Assignment - What needs transcribing is the line with "محركات التوصية. ولكن" and every line after it to the end of the records, exactly and alone, with no pictures.

──────── Data to use ────────

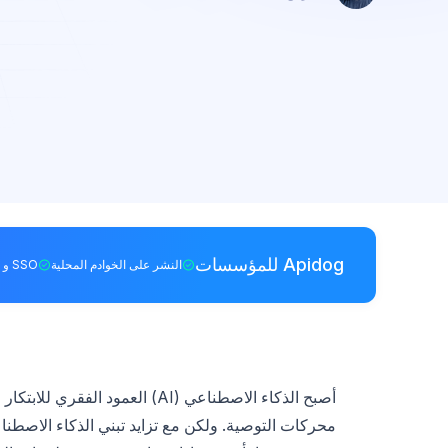
Apidog للمؤسسات
النشر على الخوادم المحلية
SSO و RBAC
أصبح الذكاء الاصطناعي (AI) ال
محركات التوصية. ولكن مع تزايد تبني الذكاء الاصطناع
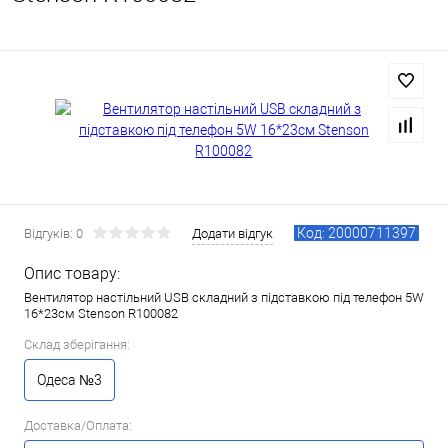
Код: 20000711397
Відгуків: 0
Додати відгук
Опис товару:
Вентилятор настільний USB складний з підставкою під телефон 5W
16*23см Stenson R100082
Склад зберігання:
Одеса №3
Доставка/Оплата:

────────

Output of the task -
محركات التوصية. ولكن مع تزايد تبني الذكاء الاصطناع
Код: 20000711397
Відгуків: 0
Додати відгук
Опис товару:
Вентилятор настільний USB складний з підставкою під телефон 5W
16*23см Stenson R100082
Склад зберігання:
Одеса №3
Доставка/Оплата:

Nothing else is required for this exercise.